The world wide web is another domain in which operational collection and analysis of statistics is vital to support of services. Similar to our NSFNET analysis work, we have explored the utility of operationally collected web statistics, generally in the form of http logs. We analyzed two days of queries to the popular mosaic server at NCSA to assess the geographic distribution of transaction requests. The wide geographic diversity of query sources and popularity of a relatively small portion of the web server file set present a strong case for deployment of geographically distributed caching mechanisms to improve server and network efficiency.

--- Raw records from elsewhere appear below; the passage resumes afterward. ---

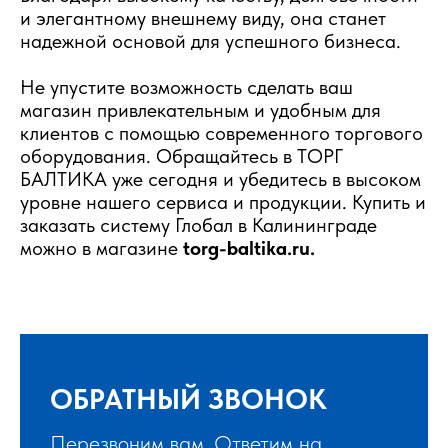
и элегантному внешнему виду, она станет
надежной основой для успешного бизнеса.
Не упустите возможность сделать ваш
магазин привлекательным и удобным для
клиентов с помощью современного торгового
оборудования. Обращайтесь в ТОРГ
БАЛТИКА уже сегодня и убедитесь в высоком
уровне нашего сервиса и продукции. Купить и
заказать систему Глобал в Калининграде
можно в магазине
torg-baltika.ru.
ОБРАТНЫЙ ЗВОНОК
Перезвоним вам. Ответим на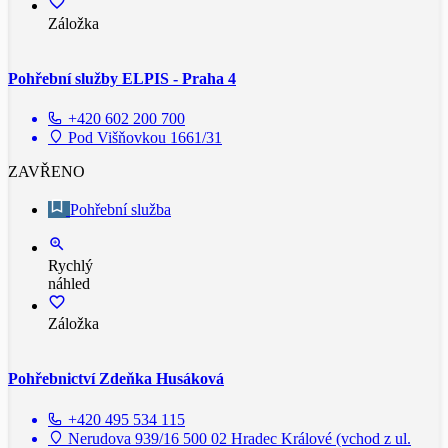
Záložka
Pohřební služby ELPIS - Praha 4
+420 602 200 700
Pod Višňovkou 1661/31
ZAVŘENO
Pohřební služba
Rychlý
náhled
Záložka
Pohřebnictví Zdeňka Husáková
+420 495 534 115
Nerudova 939/16 500 02 Hradec Králové (vchod z ul.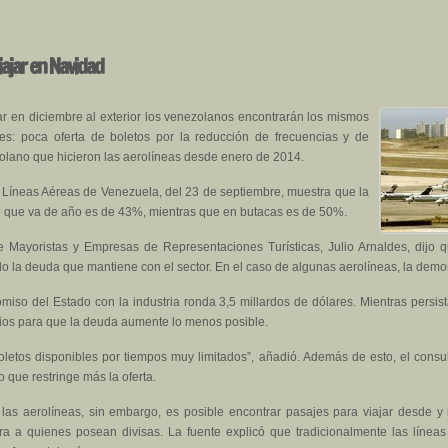
iajar en Navidad
ar en diciembre al exterior los venezolanos encontrarán los mismos
es: poca oferta de boletos por la reducción de frecuencias y de
olano que hicieron las aerolíneas desde enero de 2014.
e Líneas Aéreas de Venezuela, del 23 de septiembre, muestra que la
o que va de año es de 43%, mientras que en butacas es de 50%.
e Mayoristas y Empresas de Representaciones Turísticas, Julio Arnaldes, dijo 
o la deuda que mantiene con el sector. En el caso de algunas aerolíneas, la demo
miso del Estado con la industria ronda 3,5 millardos de dólares. Mientras persist
ios para que la deuda aumente lo menos posible.
letos disponibles por tiempos muy limitados”, añadió. Además de esto, el consu
o que restringe más la oferta.
e las aerolíneas, sin embargo, es posible encontrar pasajes para viajar desde y
pra a quienes posean divisas. La fuente explicó que tradicionalmente las línea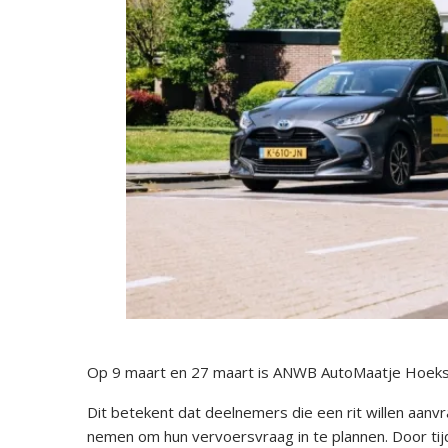
Op 9 maart en 27 maart is ANWB AutoMaatje Hoeksch
Dit betekent dat deelnemers die een rit willen aanv
nemen om hun vervoersvraag in te plannen. Door tijd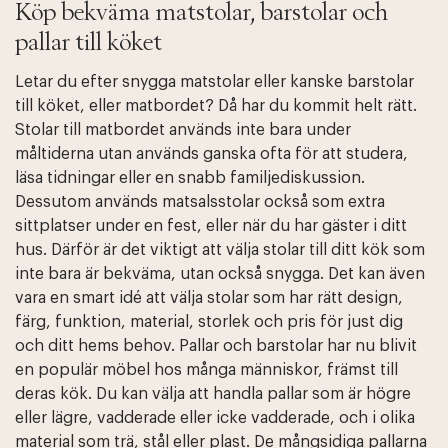
Köp bekväma matstolar, barstolar och
pallar till köket
Letar du efter snygga matstolar eller kanske barstolar
till köket, eller matbordet? Då har du kommit helt rätt.
Stolar till matbordet används inte bara under
måltiderna utan används ganska ofta för att studera,
läsa tidningar eller en snabb familjediskussion.
Dessutom används matsalsstolar också som extra
sittplatser under en fest, eller när du har gäster i ditt
hus. Därför är det viktigt att välja stolar till ditt kök som
inte bara är bekväma, utan också snygga. Det kan även
vara en smart idé att välja stolar som har rätt design,
färg, funktion, material, storlek och pris för just dig
och ditt hems behov. Pallar och barstolar har nu blivit
en populär möbel hos många människor, främst till
deras kök. Du kan välja att handla pallar som är högre
eller lägre, vadderade eller icke vadderade, och i olika
material som trä, stål eller plast. De mångsidiga pallarna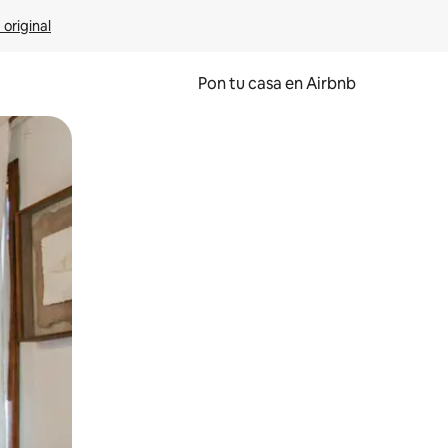
 original
Pon tu casa en Airbnb
o o desliza el dedo.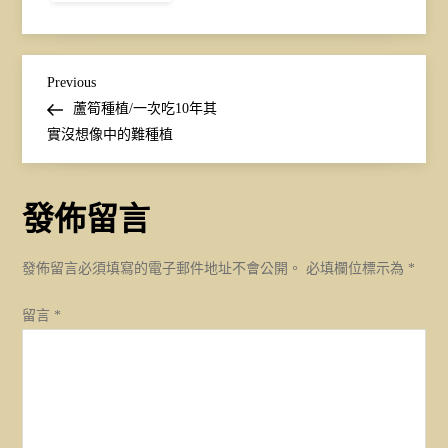
蘆
筍
文
Previous
Previous
Post
蘆筍種植/一次吃10年其
章
實沒想像中的難種植
導
發佈留言
覽
發佈留言必須填寫的電子郵件地址不會公開。
必填欄位標示為
*
留言
*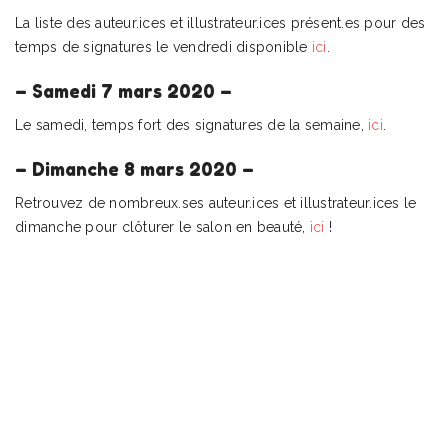
La liste des auteur.ices et illustrateur.ices présent.es pour des
temps de signatures le vendredi disponible
ici
.
– Samedi 7 mars 2020 –
Le samedi, temps fort des signatures de la semaine,
ici
.
– Dimanche 8 mars 2020 –
Retrouvez de nombreux.ses auteur.ices et illustrateur.ices le
dimanche pour clôturer le salon en beauté,
ici
!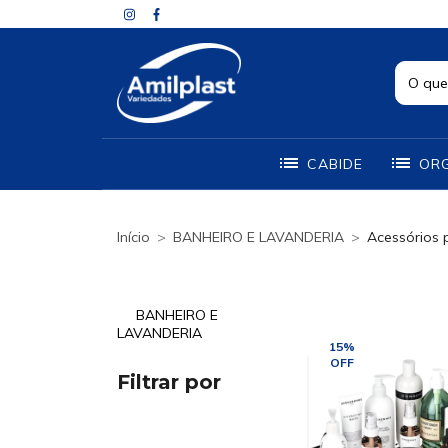
CABIDE
OR
Início
>
BANHEIRO E LAVANDERIA
>
Acessórios 
BANHEIRO E
LAVANDERIA
15
%
OFF
Filtrar por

We analyzed the impact of caching the results of queries within the geographic zone from which the request was sourced, in terms of reduction of transactions with and bandwidth volume from the main server . We found that a cache document timeout even as low as 1024 seconds (about 17 minutes) during the two days that we analyzed would have saved between 40% and 70% of the bytes transferred from the central server. We investigated a range of timeouts for flushing documents from the cache, outlining the tradeoff between bandwidth savings and memory/cache management costs. Further exploration is needed of the implications of this tradeoff in the face of possible future usage-based pricing of backbone services that may connect several cache sites.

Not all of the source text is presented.